It is interesting to research the pathway of gene groups. It helps us understand the source of reprogramming heterogeneity. Here we perform GO enrichment.

gene_anno = rowData(sce)
gene_anno = gene_anno[gene_anno$genes.use, ]
grlabs = split(gene_anno$symbol, gene_anno$lv2.labels)
gcSample = lapply(grlabs, function(gr) as.numeric(bitr(gr, fromType = "SYMBOL", toType = "ENTREZID", OrgDb = "org.Mm.eg.db")$ENTREZID))
xx.mus.go <- compareCluster(gcSample, OrgDb='org.Mm.eg.db', fun='enrichGO', pvalueCutoff = 0.1, qvalueCutoff = 0.1, ont = "BP", readable=T)
EnrichResGO = xx.mus.go@compareClusterResult
dotplot(xx.mus.go, title = paste0("Mouse Gene Ontology"))

datatable(EnrichResGO, filter="top", options=list(pageLength = 10)) 

We can assess divergence of each gene group in each day.

lv2.score = as.data.frame(reducedDim(sce, "lv2.score"))
group.std = lv2.score %>% 
  cbind(Day = sce$Day) %>%
  group_by(Day) %>% 
  summarise_all(funs(sd)) %>%
  gather(Group, Std, -Day)

ggplot(data=group.std, aes(x=Day, y=Std, group=Group)) +
  geom_line(aes(color=Group))+
  geom_point() + facet_wrap(~Group) + theme_bw() + 
  theme(axis.text.x = element_text(angle = 60, hjust = 1, size = 10)) + 
  labs(title = "Divergence of gene groups in each day")

The group divergence reflects the heterogenous contribution of each gene group for each day. For example, group8 (annotated for keratinization) has low standard deviation (std) in MEF, iPS and ESC, but has high std in the intermediate stage, suggesting a divergent cell state emerged during reprogramming. The group7 has low std across all time points indicate a synchronistical biological process.
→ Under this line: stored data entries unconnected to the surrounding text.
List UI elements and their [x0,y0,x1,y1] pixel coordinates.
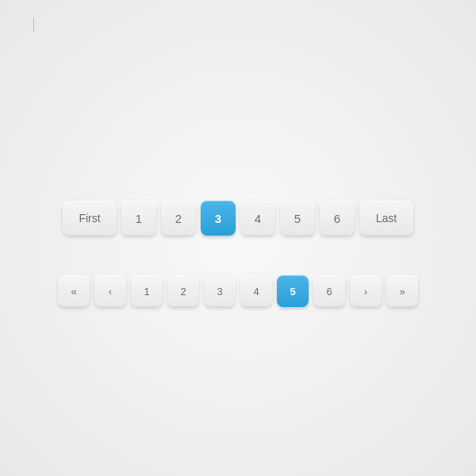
first-button[interactable]: First [63,201,117,236]
page-1-button[interactable]: 1 [121,201,156,236]
last-nav-button[interactable]: » [386,275,418,307]
pagination-row-2: «‹123456›» [58,275,418,307]
page-1-button[interactable]: 1 [131,275,163,307]
prev-button[interactable]: ‹ [94,275,126,307]
page-3-button[interactable]: 3 [201,201,236,236]
page-5-button[interactable]: 5 [280,201,315,236]
page-2-button[interactable]: 2 [161,201,196,236]
page-4-button[interactable]: 4 [240,275,272,307]
first-nav-button[interactable]: « [58,275,90,307]
last-button[interactable]: Last [359,201,413,236]
page-6-button[interactable]: 6 [313,275,345,307]
page-4-button[interactable]: 4 [240,201,275,236]
header [0,0,476,32]
page-5-button[interactable]: 5 [277,275,309,307]
header-divider [33,17,34,32]
page-3-button[interactable]: 3 [204,275,236,307]
page-6-button[interactable]: 6 [320,201,355,236]
content-area: First123456Last «‹123456›» [0,32,476,476]
page-2-button[interactable]: 2 [167,275,199,307]
pagination-row-1: First123456Last [63,201,413,236]
next-button[interactable]: › [350,275,382,307]
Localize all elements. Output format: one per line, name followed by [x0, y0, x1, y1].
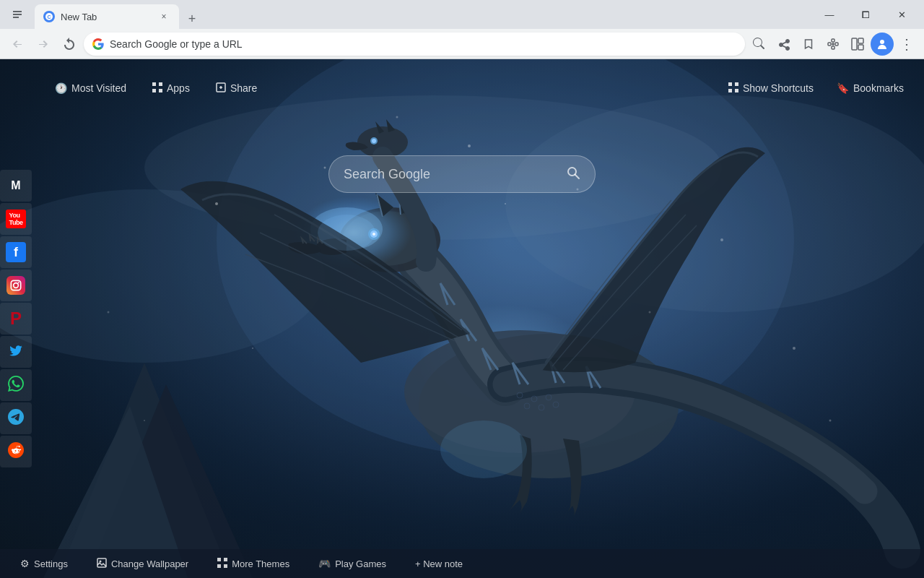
new-note-label: + New note — [415, 558, 463, 569]
tab-close-button[interactable]: × — [157, 10, 170, 23]
sidebar-item-twitter[interactable] — [0, 336, 32, 368]
share-nav-item[interactable]: Share — [210, 79, 263, 98]
more-themes-icon — [217, 558, 227, 570]
change-wallpaper-label: Change Wallpaper — [111, 558, 188, 569]
svg-line-66 — [575, 174, 580, 178]
apps-nav-item[interactable]: Apps — [147, 79, 196, 98]
svg-text:C: C — [47, 14, 51, 20]
svg-rect-58 — [152, 89, 156, 92]
settings-button[interactable]: ⚙ Settings — [14, 555, 74, 572]
profile-button[interactable] — [871, 33, 894, 56]
svg-point-45 — [252, 348, 253, 349]
tab-favicon: C — [43, 11, 55, 22]
sidebar-item-youtube[interactable]: YouTube — [0, 203, 32, 235]
svg-rect-56 — [152, 82, 156, 86]
search-placeholder: Search Google — [344, 167, 557, 182]
svg-point-50 — [505, 203, 506, 204]
svg-rect-72 — [224, 564, 227, 568]
maximize-button[interactable]: ⧠ — [849, 3, 882, 26]
sidebar-item-reddit[interactable] — [0, 436, 32, 467]
svg-point-43 — [720, 238, 723, 241]
svg-rect-2 — [828, 43, 831, 46]
sidebar-item-facebook[interactable]: f — [0, 236, 32, 268]
svg-point-38 — [372, 139, 376, 143]
search-container: Search Google — [328, 155, 596, 193]
tab-list-button[interactable] — [6, 3, 29, 26]
back-button[interactable] — [6, 33, 29, 56]
sidebar-item-gmail[interactable]: M — [0, 170, 32, 202]
url-bar[interactable]: Search Google or type a URL — [84, 33, 745, 56]
extension-icon[interactable] — [821, 33, 845, 56]
gmail-icon: M — [11, 179, 20, 192]
top-nav-left: 🕐 Most Visited Apps Share — [49, 79, 263, 98]
svg-rect-6 — [852, 38, 857, 50]
bookmark-icon[interactable] — [797, 33, 820, 56]
minimize-button[interactable]: — — [813, 3, 846, 26]
svg-rect-61 — [728, 82, 732, 86]
menu-button[interactable]: ⋮ — [895, 33, 918, 56]
close-button[interactable]: ✕ — [885, 3, 918, 26]
svg-point-35 — [318, 215, 375, 251]
most-visited-label: Most Visited — [71, 82, 126, 94]
show-shortcuts-item[interactable]: Show Shortcuts — [723, 79, 819, 98]
more-themes-button[interactable]: More Themes — [212, 555, 295, 573]
google-icon — [92, 38, 104, 50]
show-shortcuts-label: Show Shortcuts — [743, 82, 814, 94]
svg-point-49 — [829, 420, 832, 422]
play-games-label: Play Games — [335, 558, 386, 569]
apps-label: Apps — [167, 82, 190, 94]
share-label: Share — [230, 82, 257, 94]
facebook-icon: f — [6, 242, 26, 262]
svg-point-44 — [108, 311, 110, 314]
forward-button[interactable] — [32, 33, 55, 56]
svg-rect-7 — [858, 38, 863, 43]
new-note-button[interactable]: + New note — [409, 556, 468, 572]
sidebar-item-instagram[interactable] — [0, 269, 32, 301]
new-tab-button[interactable]: + — [182, 9, 202, 29]
bookmarks-item[interactable]: 🔖 Bookmarks — [831, 79, 910, 97]
toolbar-icons: ⋮ — [748, 33, 918, 56]
sidebar-item-whatsapp[interactable] — [0, 369, 32, 401]
address-bar: Search Google or type a URL ⋮ — [0, 29, 924, 59]
settings-label: Settings — [34, 558, 68, 569]
youtube-icon: YouTube — [6, 210, 27, 228]
search-box[interactable]: Search Google — [328, 155, 596, 193]
title-bar: C New Tab × + — ⧠ ✕ — [0, 0, 924, 29]
svg-rect-4 — [835, 43, 838, 46]
svg-rect-62 — [735, 82, 738, 86]
pinterest-icon: P — [10, 309, 22, 329]
settings-icon: ⚙ — [20, 558, 30, 569]
svg-point-48 — [144, 420, 145, 421]
active-tab[interactable]: C New Tab × — [35, 4, 179, 29]
share-icon[interactable] — [772, 33, 796, 56]
change-wallpaper-button[interactable]: Change Wallpaper — [91, 555, 194, 573]
svg-rect-70 — [224, 558, 227, 561]
svg-point-9 — [880, 40, 884, 44]
svg-rect-71 — [217, 564, 221, 568]
new-tab-page: M YouTube f P — [0, 59, 924, 578]
change-wallpaper-icon — [97, 558, 107, 570]
svg-rect-5 — [832, 46, 834, 49]
sidebar-item-telegram[interactable] — [0, 402, 32, 434]
search-toolbar-icon[interactable] — [748, 33, 771, 56]
more-themes-label: More Themes — [232, 558, 289, 569]
reddit-icon — [8, 442, 24, 461]
svg-point-41 — [468, 144, 471, 147]
left-sidebar: M YouTube f P — [0, 170, 32, 467]
url-text: Search Google or type a URL — [110, 38, 736, 50]
most-visited-nav-item[interactable]: 🕐 Most Visited — [49, 79, 132, 97]
svg-point-47 — [793, 347, 796, 350]
window-controls: — ⧠ ✕ — [813, 3, 918, 26]
bookmarks-label: Bookmarks — [853, 82, 904, 94]
bottom-toolbar: ⚙ Settings Change Wallpaper More Themes … — [0, 549, 924, 578]
whatsapp-icon — [8, 376, 24, 394]
layout-icon[interactable] — [846, 33, 869, 56]
sidebar-item-pinterest[interactable]: P — [0, 303, 32, 335]
search-icon[interactable] — [566, 165, 580, 184]
svg-rect-52 — [11, 280, 20, 290]
refresh-button[interactable] — [58, 33, 81, 56]
play-games-button[interactable]: 🎮 Play Games — [313, 555, 392, 572]
svg-rect-3 — [832, 39, 834, 42]
svg-rect-57 — [159, 82, 162, 86]
dragon-illustration — [0, 59, 924, 578]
3 Low-dimensional representation of cellular heterogeneity

Previouse study had reported that cell cycle effect could mask the true developmental process when analyzing single-cell RNA-seq data. Notably, after performming co-expression analysis, we find that the group2 enriched for cell cycle, which may blur the dissection of successed and failed reprogramming branches. So we exclude group1 and then perform diffusion map. Diffusion map is dimensional reduction algorithm that discovers continuous manifold structure by constructing Markovian transition of cells. We found that cosine distance is more stable than euclidean distance when calculating diffusion map.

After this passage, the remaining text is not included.